More whores and wars

Woe is us. The incalculable collateral damage from the University of Louisville sex-scandalized basketball program is spreading like STDs at a crack house. Former prospects who publicly confessed that they humped a hooker are straining to explain wherefore to their girlfriends and mothers — between frantic mandates to get tested. They are forever tainted by a stench putrid enough to defy a tomato soup bath. The rest of us want to shower — alone.

Ex recruits’ moms are looking askance at their husbands, wondering if they were among the guardians allegedly seduced by Katina Powell, author of “Breaking Cardinal Rules,” or her dubiously barely legal daughters (happy belated Mother‘s Day). Amid the nuclear fallout, romantic relationships will disintegrate while Cardinal fans agonize and UofL officials age weeks daily.

On a whirlwind tour to promote her screw-and-tell on TV, the shameless slattern — a dead ringer for the decadent Kit Kat Club emcee in “Cabaret” — is being treated more like Mary Poppins. It’s symptomatic of a sick society that rewards fame and infamy alike. When the smoke clears and the all the carnage is laid bare, inquiring minds will want to know, “Katina, was it all worth your crummy 10 percent?” If she wreaked all this wreckage for a measly one-tenth of the profits, then she needs a pimp less greedy than she.

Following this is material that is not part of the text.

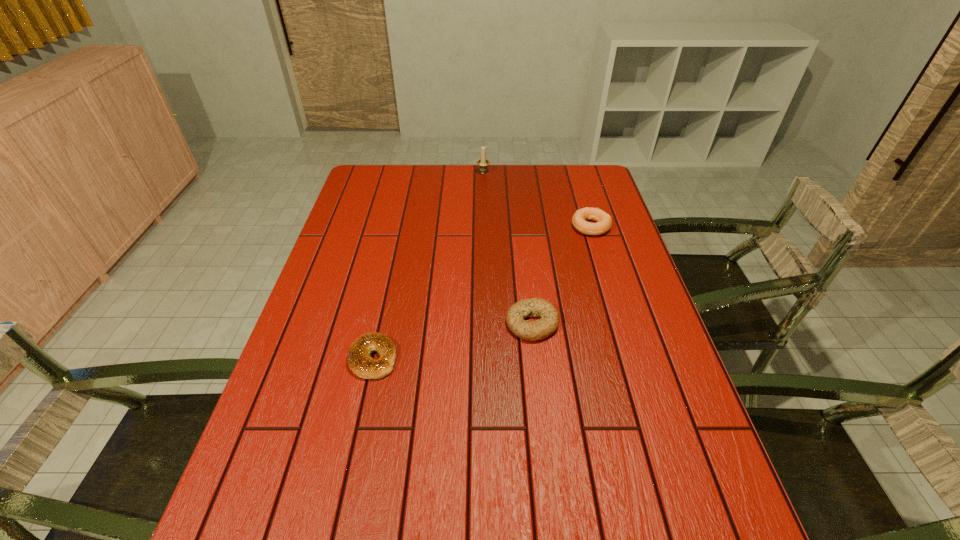 At what (x,y) coordinates should I click in order to perform the action: click on bagel that is the closest to the second bagel from right to left. Please return your answer as a coordinate pair (x, y). Image resolution: width=960 pixels, height=540 pixels. Looking at the image, I should click on (359, 361).

This screenshot has height=540, width=960. What are the coordinates of `free space in the image that satisfies the following two spatial constraints: 1. on the back side of the leftmost bagel; 2. on the left side of the third object from left to right` in the screenshot? It's located at (380, 323).

Where is `free space that satisfies the following two spatial constraints: 1. on the back side of the third nearest object; 2. on the right side of the leftmost object`? This screenshot has height=540, width=960. free space that satisfies the following two spatial constraints: 1. on the back side of the third nearest object; 2. on the right side of the leftmost object is located at coordinates (401, 226).

Identify the location of blank area in the image that satisfies the following two spatial constraints: 1. on the back side of the second bagel from left to right; 2. on the right side of the rightmost bagel. (521, 226). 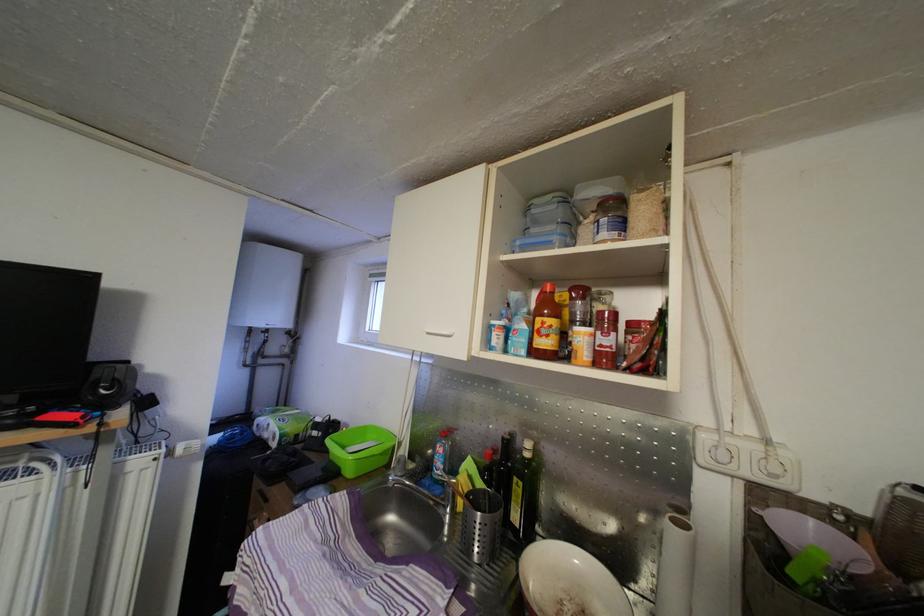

Reminder of last time’s bumper-sticker brainchild (still in full force): “Don’t buy books by whores (Not that there’s anything wrong with that)” — and this week’s inspiration: “Don’t screw a shrew.”

Since my last offering, former UofL director of basketball operations, Andre McGee — who spearheaded the scandal, according to Powell — has quit as assistant hoops coach at the University of Missouri — Kansas City. Powell alleges, “Andre was the one who always had the money. Passed out the money. Made it rain. Made the deals. Paid for the deals. He would start the music and usually the girls would come out one by one.”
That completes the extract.